[Data records]
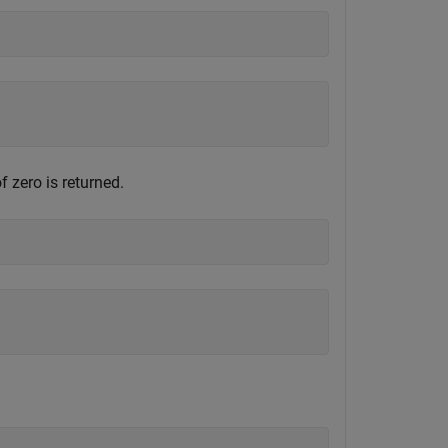
 zero is returned.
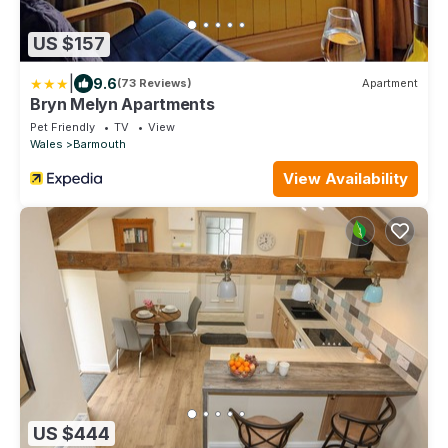
US $157
|
9.6
(73 Reviews)
Apartment
Bryn Melyn Apartments
Pet Friendly
TV
View
Wales
Barmouth
View Availability
US $444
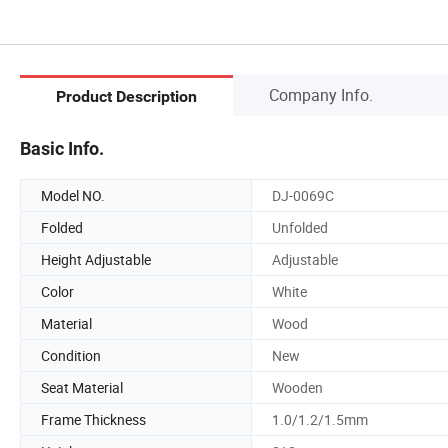
Company Info.
Product Description
Basic Info.
Model NO.
DJ-0069C
Folded
Unfolded
Height Adjustable
Adjustable
Color
White
Material
Wood
Condition
New
Seat Material
Wooden
Frame Thickness
1.0/1.2/1.5mm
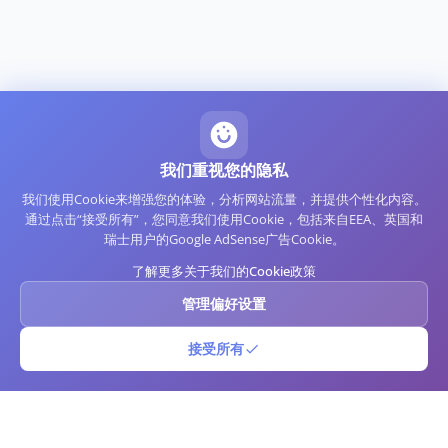
我们重视您的隐私
我们使用Cookie来增强您的体验，分析网站流量，并提供个性化内容。
通过点击“接受所有”，您同意我们使用Cookie，包括来自EEA、英国和
瑞士用户的Google AdSense广告Cookie。
了解更多关于我们的Cookie政策
管理偏好设置
接受所有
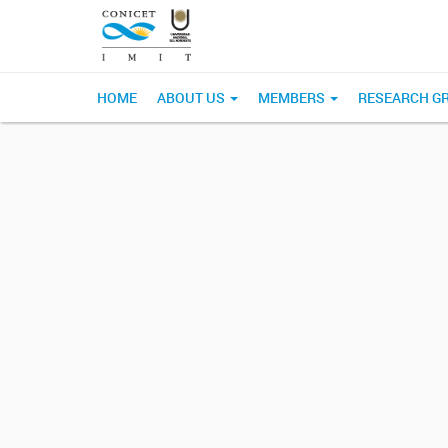
HOME
ABOUT US
MEMBERS
RESEARCH G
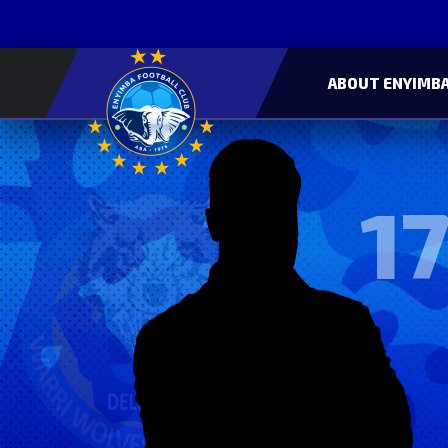
ABOUT ENYIMBA
17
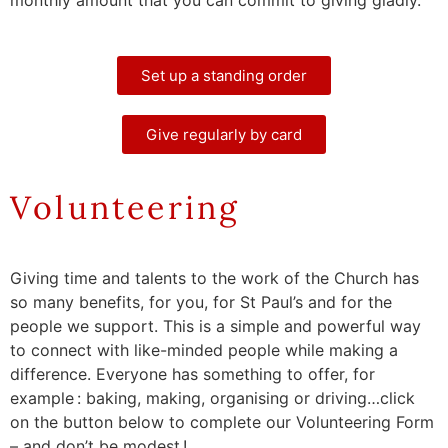
Set up a standing order
Give regularly by card
Volunteering
Giving time and talents to the work of the Church has
so many benefits, for you, for St Paul’s and for the
people we support. This is a simple and powerful way
to connect with like-minded people while making a
difference. Everyone has something to offer, for
example : baking, making, organising or driving…click
on the button below to complete our Volunteering Form
– and don’t be modest !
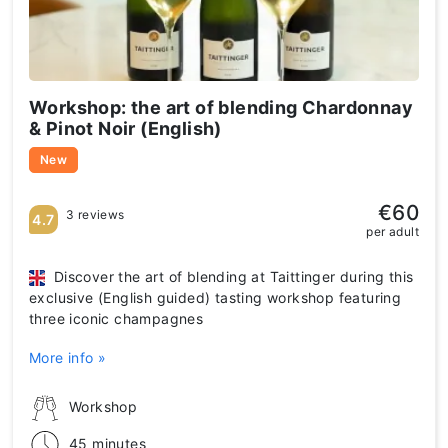
Workshop: the art of blending Chardonnay
& Pinot Noir (English)
New
€60
3 reviews
4.7
per adult
Discover the art of blending at Taittinger during this
exclusive (English guided) tasting workshop featuring
three iconic champagnes
More info »
Workshop
45 minutes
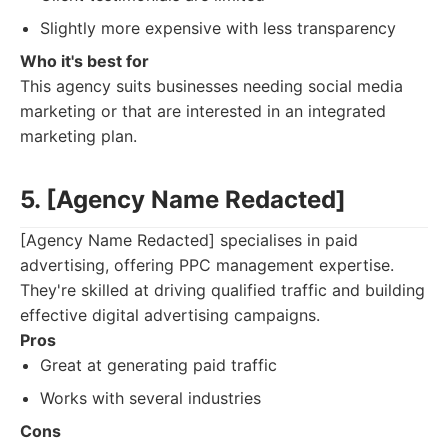
Slightly more expensive with less transparency
Who it's best for
This agency suits businesses needing social media
marketing or that are interested in an integrated
marketing plan.
5. [Agency Name Redacted]
[Agency Name Redacted] specialises in paid
advertising, offering PPC management expertise.
They're skilled at driving qualified traffic and building
effective digital advertising campaigns.
Pros
Great at generating paid traffic
Works with several industries
Cons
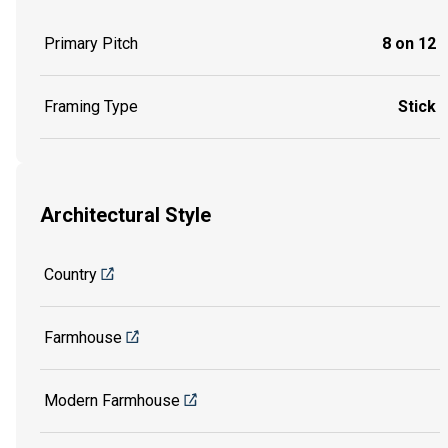
Primary Pitch
8 on 12
Framing Type
Stick
Architectural Style
Country
Farmhouse
Modern Farmhouse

→ **Task statement**:
Every line above that includes the word "blending" should be listed.

→ **Solved exercise**:
Workshop: the art of blending Chardonnay
Discover the art of blending at Taittinger during this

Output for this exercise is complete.